Decide where you want to redirect your administrator to after they've created the user. For our use case, we want to allow the administrator to add additional details after creating a login for the customer user type.

So for this example, we remove the default $redirectTo and instead edit the register() method to redirect the administrator to the edit page of the user after their user account is created:

/**
 * (Override) Illuminate\Foundation\Auth::register
 * Handle a registration request for the application.
 *
 * @param  \Illuminate\Http\Request  $request
 * @return \Illuminate\Http\Response
 */
public function register(Request $request)
{
    $this->validator($request->all())->validate();

    event(new Registered($user = $this->create($request->all())));
    $request->session()->flash('message', 'Now add the customer details.');
    return redirect()->action('CustomerController@edit', [$user]);
}

The above is the CustomerRegisterController.php, within our /var/www/app/Http/Controllers/Auth direcory.

We also add a helpful flash message 'Now add the customer details' which we'll show on the CustomerController edit view.

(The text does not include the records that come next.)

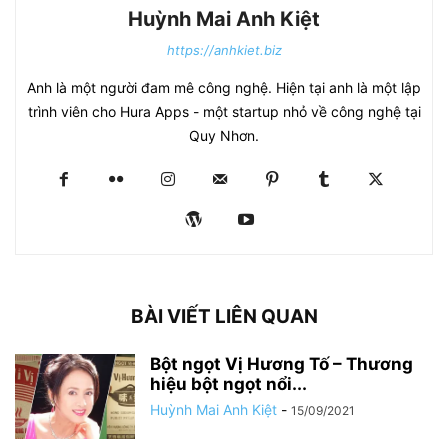
Huỳnh Mai Anh Kiệt
https://anhkiet.biz
Anh là một người đam mê công nghệ. Hiện tại anh là một lập
trình viên cho Hura Apps - một startup nhỏ về công nghệ tại
Quy Nhơn.
BÀI VIẾT LIÊN QUAN
Bột ngọt Vị Hương Tố – Thương
hiệu bột ngọt nổi...
Huỳnh Mai Anh Kiệt
-
15/09/2021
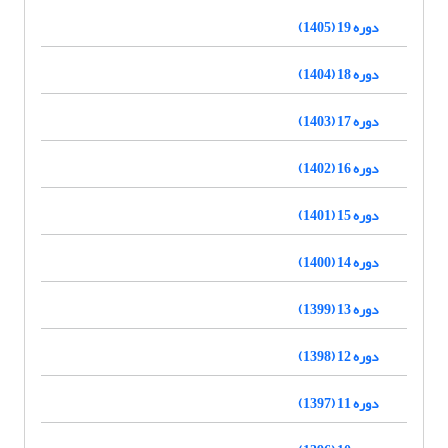
دوره 19 (1405)
دوره 18 (1404)
دوره 17 (1403)
دوره 16 (1402)
دوره 15 (1401)
دوره 14 (1400)
دوره 13 (1399)
دوره 12 (1398)
دوره 11 (1397)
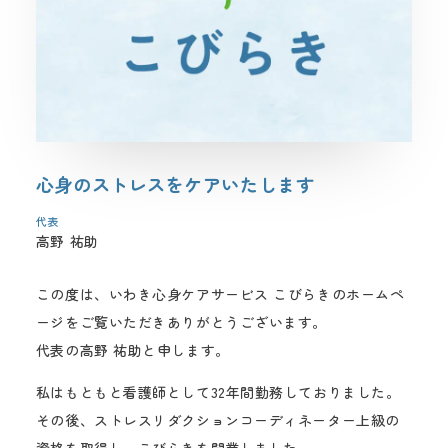
心身のストレスをケアいたします
代表
高野 祐助
この度は、いわき心身ケアサービス こびらきのホームペ
ージをご覧いただきありがとうございます。
代表の高野 祐助と申します。
私はもともと看護師として32年間勤務しておりました。
その後、ストレスリダクションコーディネーター上級の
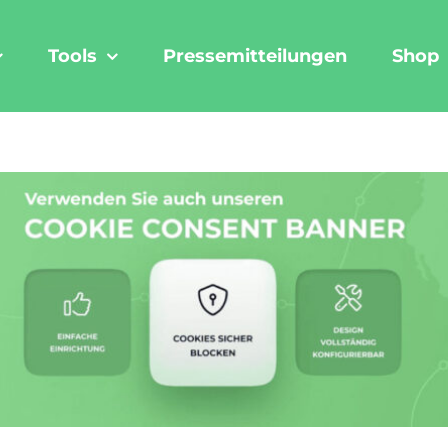
Tools
Pressemitteilungen
Shop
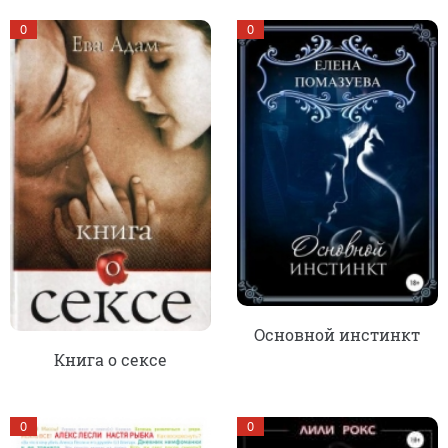
0
0
Основной инстинкт
Книга о сексе
0
0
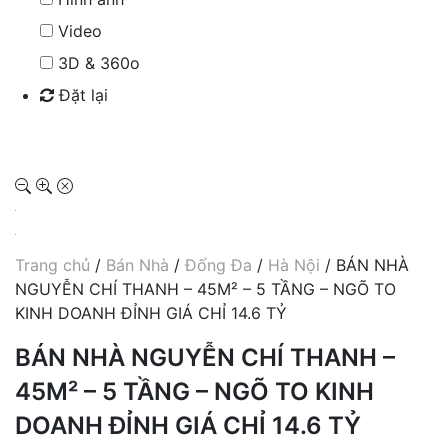
Video
3D & 360o
Đặt lại
Tìm kiếm
Trang chủ
/
Bán Nhà
/
Đống Đa
/
Hà Nội
/ BÁN NHÀ
NGUYỄN CHÍ THANH – 45M² – 5 TẦNG – NGÕ TO
KINH DOANH ĐỈNH GIÁ CHỈ 14.6 TỶ
BÁN NHÀ NGUYỄN CHÍ THANH –
45M² – 5 TẦNG – NGÕ TO KINH
DOANH ĐỈNH GIÁ CHỈ 14.6 TỶ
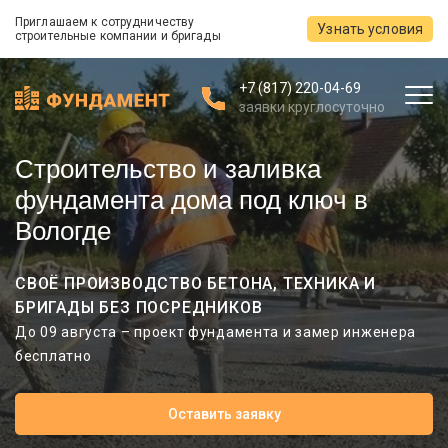
Приглашаем к сотрудничеству
Узнать условия
строительные компании и бригады
+7 (817) 220-04-69
заявки круглосуточно
Строительство и заливка
фундамента дома под ключ в
Вологде
СВОЁ ПРОИЗВОДСТВО БЕТОНА, ТЕХНИКА И
БРИГАДЫ БЕЗ ПОСРЕДНИКОВ
До 09 августа – проект фундамента и замер инженера
бесплатно
Оставить заявку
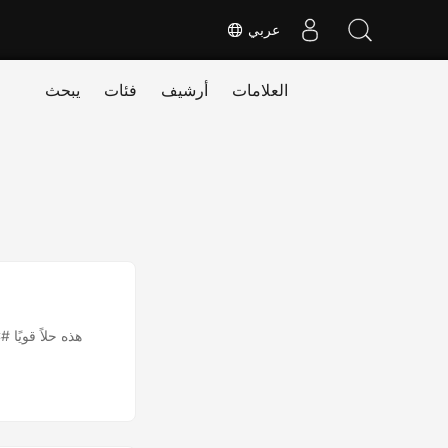
عربي
العلامات
أرشيف
فئات
يبحث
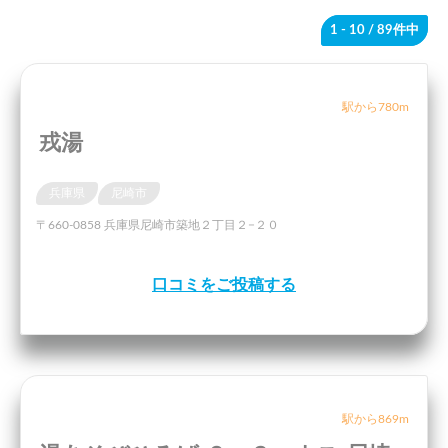
1 - 10
/ 89件中
駅から780m
戎湯
兵庫県
尼崎市
〒660-0858 兵庫県尼崎市築地２丁目２−２０
口コミをご投稿する
駅から869m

Created an authenticated area

With all that set-up you're now free to make use of the authentication guard hover you please.

  • Check authentication at the Blade template level
  • Close off entire routes to certain user types (see below)

To lock out a collection of routes to a particular guard / type of login you can create a route group and pass the guard(s) as middleware. This causes Laravel to block access to non authenticated routes.

//Manager Areas
Route::group(['prefix' => 'customer', 'middleware' => 
    'auth:customer'], function()
{
    Route::get('forLogedInCustomerEyesOnly');
    Route::resource('widget', 'WidgetController');
});

The above would go in your web.php, and allow access to these routes only to authenticated customers.